#### TASK TO CARRY OUT:
Exact copy, no pictures: set down every entry below as written.
-=-=-
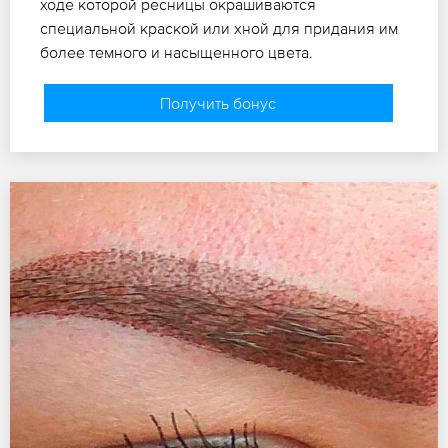
ходе которой ресницы окрашиваются
специальной краской или хной для придания им
более темного и насыщенного цвета.
Получить бонус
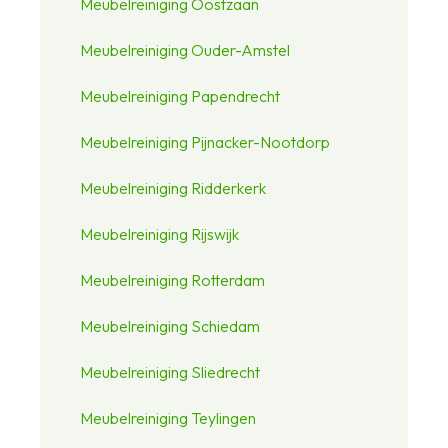
Meubelreiniging Oostzaan
Meubelreiniging Ouder-Amstel
Meubelreiniging Papendrecht
Meubelreiniging Pijnacker-Nootdorp
Meubelreiniging Ridderkerk
Meubelreiniging Rijswijk
Meubelreiniging Rotterdam
Meubelreiniging Schiedam
Meubelreiniging Sliedrecht
Meubelreiniging Teylingen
-=-=-
#### RESULT OF THE TASK:
ходе которой ресницы окрашиваются
специальной краской или хной для придания им
более темного и насыщенного цвета.
Получить бонус
Meubelreiniging Oostzaan
Meubelreiniging Ouder-Amstel
Meubelreiniging Papendrecht
Meubelreiniging Pijnacker-Nootdorp
Meubelreiniging Ridderkerk
Meubelreiniging Rijswijk
Meubelreiniging Rotterdam
Meubelreiniging Schiedam
Meubelreiniging Sliedrecht
Meubelreiniging Teylingen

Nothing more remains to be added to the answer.